Fullerton’s trial charging for nighttime parking in its popular downtown will be made permanent – at least for the next two years.
City leaders have been testing over the last six months charging $5 for parking in public structures near the heart of downtown after 9 p.m. Thursdays through Saturdays. Parking at other times is free.
It has been going well enough that council members decided recently to extend the program. In the meantime, they plan to look at what to do for people who need to park in the downtown longer term, such as employees of the local businesses, because in some structures a good number of spaces already are taken before the charge kicks in at 9 p.m.
They also plan to develop more of a strategy for supporting and marketing the downtown, which could benefit the parking program, Councilman Ahmad Zahra said.
“I hope in these two years we can have a more holistic plan for our downtown,” he said.
About 1,900 parking spaces of the more than 4,000 available in the downtown are in structures that now charge after 9 p.m. As of the end of November, the city was averaging about $4,500 a week for paid parking, said Heather Allen, planning consultant for the city’s Economic and Community Development office.

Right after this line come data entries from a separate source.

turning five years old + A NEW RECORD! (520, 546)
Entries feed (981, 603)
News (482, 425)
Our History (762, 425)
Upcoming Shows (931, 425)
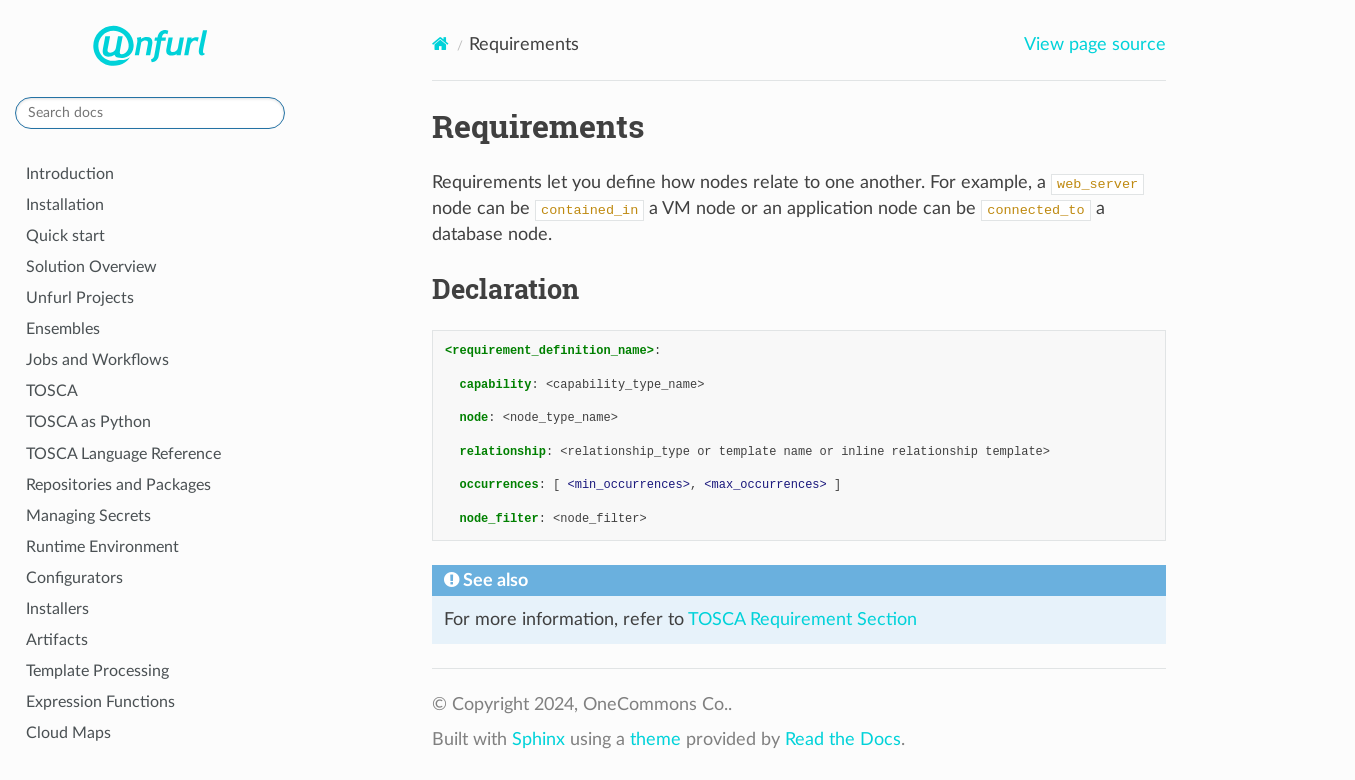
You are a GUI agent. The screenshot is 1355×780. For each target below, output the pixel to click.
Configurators (74, 578)
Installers (57, 609)
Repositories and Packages (118, 485)
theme (655, 740)
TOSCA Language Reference (123, 454)
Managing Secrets (88, 516)
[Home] (440, 44)
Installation (65, 205)
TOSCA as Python (88, 422)
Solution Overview (91, 267)
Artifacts (57, 640)
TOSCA (52, 391)
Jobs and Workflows (97, 360)
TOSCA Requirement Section (802, 620)
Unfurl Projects (80, 298)
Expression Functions (100, 702)
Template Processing (97, 671)
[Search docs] (150, 113)
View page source (1095, 45)
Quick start (65, 236)
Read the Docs (843, 740)
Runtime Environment (102, 547)
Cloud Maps (68, 733)
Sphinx (538, 740)
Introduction (70, 174)
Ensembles (63, 329)
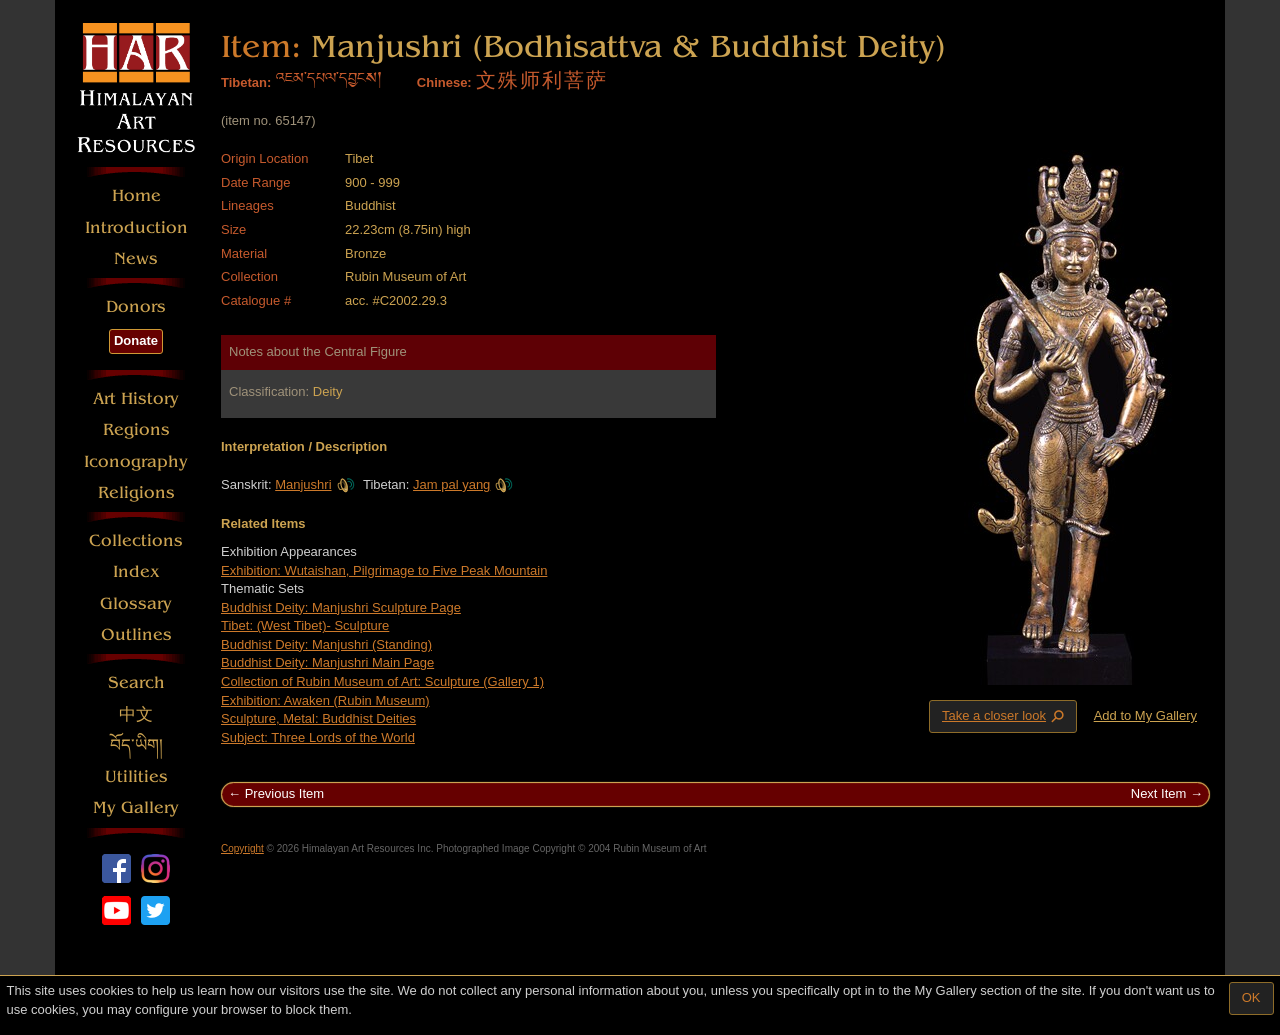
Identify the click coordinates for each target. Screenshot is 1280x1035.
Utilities (136, 776)
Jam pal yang (463, 484)
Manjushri (314, 484)
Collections (136, 540)
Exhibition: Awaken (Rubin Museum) (325, 700)
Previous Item (284, 793)
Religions (136, 492)
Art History (136, 398)
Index (136, 571)
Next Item (1159, 793)
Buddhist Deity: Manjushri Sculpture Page (341, 607)
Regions (136, 429)
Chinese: (444, 82)
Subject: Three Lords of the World (318, 737)
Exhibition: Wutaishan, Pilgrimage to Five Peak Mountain (384, 570)
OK (1251, 997)
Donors (136, 306)
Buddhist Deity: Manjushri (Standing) (326, 644)
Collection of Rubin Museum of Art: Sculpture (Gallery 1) (382, 681)
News (136, 258)
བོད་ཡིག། (136, 745)
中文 (136, 714)
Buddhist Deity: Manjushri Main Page (327, 662)
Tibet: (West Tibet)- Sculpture (305, 625)
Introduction (136, 227)
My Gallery (136, 807)
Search (136, 682)
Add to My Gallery (1145, 715)
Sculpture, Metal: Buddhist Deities (318, 718)
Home (136, 195)
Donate (136, 340)
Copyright (242, 848)
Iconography (136, 461)
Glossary (136, 603)
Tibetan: (246, 82)
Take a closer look (1005, 716)
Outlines (136, 634)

Another $1,650 in revenue comes in weekly from citations for those who fail to pay for the parking.
After the cost of renting the parking kiosks, staffing and other expenses, the city makes about $1,800 a week in income, Allen said.
She said the Police Department will be making suggestions soon on how parking time limits in other downtown locations can be better enforced, which could increase revenues. Parking revenue can be used for things such as safety programs and reinvestment in the area, she said.

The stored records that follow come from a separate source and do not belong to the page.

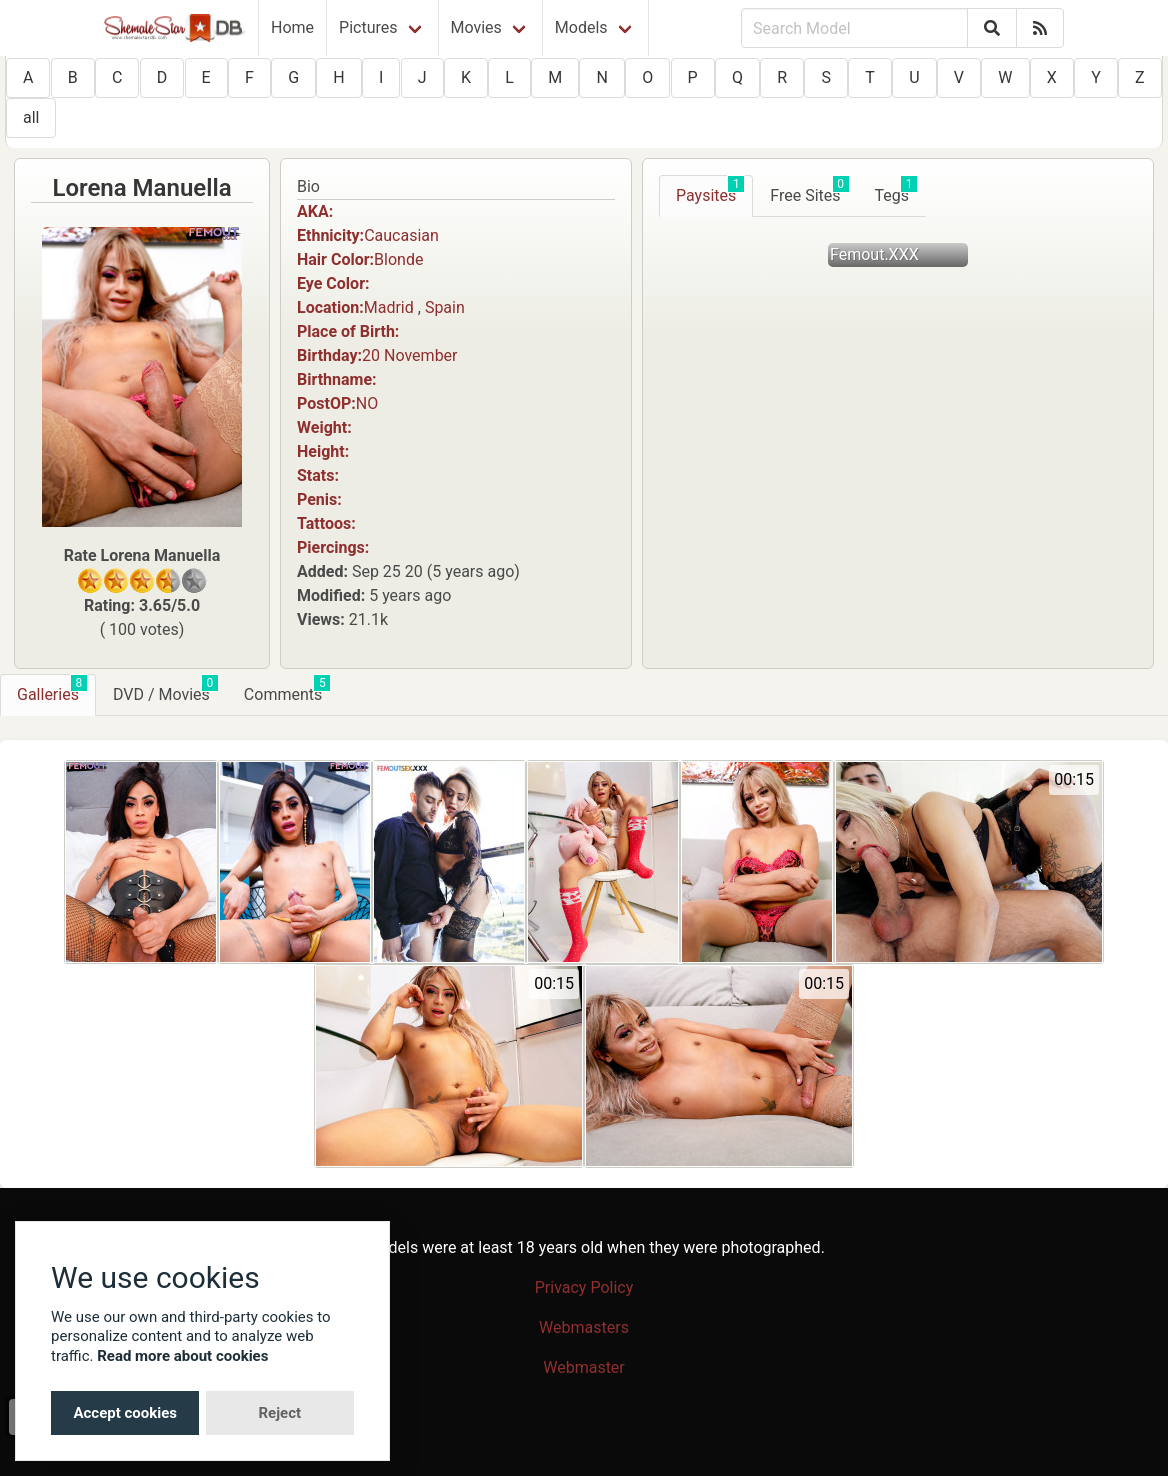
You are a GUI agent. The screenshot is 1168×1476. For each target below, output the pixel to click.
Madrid (389, 307)
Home (292, 27)
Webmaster (584, 1367)
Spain (445, 307)
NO (367, 403)
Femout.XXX (874, 254)
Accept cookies (125, 1413)
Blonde (398, 259)
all (31, 117)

“We are dipping our toe in the water using one of the tools that we have,” she said of nighttime paid parking. “We are really looking at using paid parking to help manage the peak parking demands in the downtown to improve patron experiences.”
The city’s downtown bars and restaurants are very popular on weekends, with crowds swarming in from out of town.
Council members talked of a daytime validation program for businesses, modifying the hours for charging to park and using the paid parking to encourage people toward some of the underused lots in the area.
“I think it is going in the right direction,” Councilwoman Jan Flory said. “As people become accustomed to a flat fee, I think that our revenues will rise. I think it really permits us to actually manage our parking, which is not happening now.”